**PROBLEM REQUIREMENTS:** Output only the line that contains "For Immediate Release" and the lines after it, all verbatim, through the last one below.

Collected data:
★ ★ ★ ★

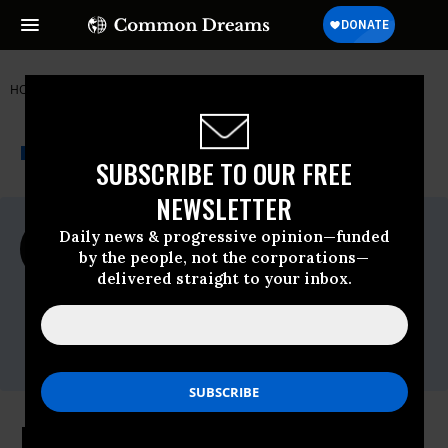
HOME
NEWSWIRE
EARTHJUSTICE
EARTHJUSTICE
THE PROGRESSIVE
A project of
NEWSWIRE
Common Dreams
SUBSCRIBE TO OUR FREE
NEWSLETTER
For Immediate Release
Daily news & progressive opinion—funded
Wednesday June, 10 2009, 08:41am EDT
by the people, not the corporations—
delivered straight to your inbox.
Earthjustice
Contact:
Raviya Ismail, Earthjustice, (202) 667-4500,
ext. 237
Bill Would Protect Drinking Water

★ ★ ★ ★

**RESPONSE:**
For Immediate Release
Daily news & progressive opinion—funded
Wednesday June, 10 2009, 08:41am EDT
by the people, not the corporations—
delivered straight to your inbox.
Earthjustice
Contact:
Raviya Ismail, Earthjustice, (202) 667-4500,
ext. 237
Bill Would Protect Drinking Water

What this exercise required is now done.